The traffic also became more real. Hectic is not an adjective that suffices to describe the traffic scene, especially not in the roundabouts. It stemmed there were no particular traffic rules, at least not any that were being obeyed. But surely they were avid users of horn bobbing and hand gestures to communicate with each other.

Multiple times I thought I was witnessing a miracle when two tuctucs nearly collided but didn’t, and the time where a motorbike was approaching me at high speed and I had the vision of being run down, and only nearly was.

I think the drivers and pedestrians alike have developed or severely sharpened their capacity to block out certain stimuli and merely focus on not running into anyone. Luckily I did not have to maintain this alertness but admired our guide who did it for us. I was on the other hand mesmerized by the diversity of what I saw around me. The markets with colorful fruits and saris, small shrines, colonial buildings, maze like alleyways, food and more food. Street food vendors were ubiquitous. I enjoyed watching the locals’ interaction and these food stalls seemed to be an ideal place for this.

It is a buzzing place of liveliness (despite the wide held misconception that it’s a city where people come to die.. more to be read about this in another chapter of this book). You’ll find everything from curious tourists like myself to businessmen and beggars, monks and street food vendors and an abundance of cows and dogs dispersed amongst all of this in the most inconvenient places.. All of this life living side by side in a relatively small space.

I could describe it as all forms of life coming together in such a harmoniously unharmonious way. That is to say, everything seemed so chaotic yet at the same time like it belonged. I was fascinated by the men in yellow robes often with a white painted face and barefoot wandering through the streets, the ascetics. I thought to myself that this must be the ultimate test of enlightenment, maintaining a balanced state of mind in this environment which I perceived as the antithesis of a stereotypical ashram with its tranquility and nature.

Less pleasant were the countless men who used the sides of the street as toilets. Later I saw a man washing himself in the street poodles and got shivers down my spine from disgust, but this emotion was quickly replaced by an empathy. I vaguely smiled at the bathing man and it was reciprocated with what I interpreted as an even more sincere smile.

Especially one sight will be ingrained in my memory for a long time to come, this was the amount of beggars and homeless people.

I expected to see this, but nothing can prepare one for the desperation and disparity in the eyes of fellow human beings. In particular I was shocked by how many children were left to the street to beg for money or food.
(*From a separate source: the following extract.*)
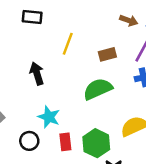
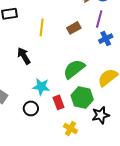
green semicircle: (98, 89) -> (74, 69), moved

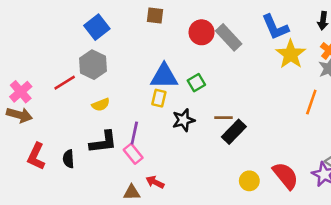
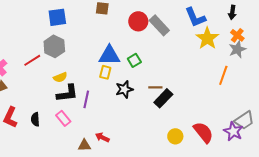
blue square: (97, 27) -> (57, 17), turned 30
black L-shape: (103, 142) -> (67, 93), moved
pink rectangle: (133, 154) -> (63, 118), moved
It is tempting to talk about the gilt and immense rush of anger I felt in these moments towards myself and the world. This is not productive, neither for you nor me. Instead I hope by bringing this up, for us both, becomes food for thought that will perhaps bring fruitful reflection about the role of chance in the world and just maybe will cause us to take a tiny bit more of the responsibility I believe comes with privilege. And privileged we certainly are, some of the most privileged if you find yourself having access to and reading this!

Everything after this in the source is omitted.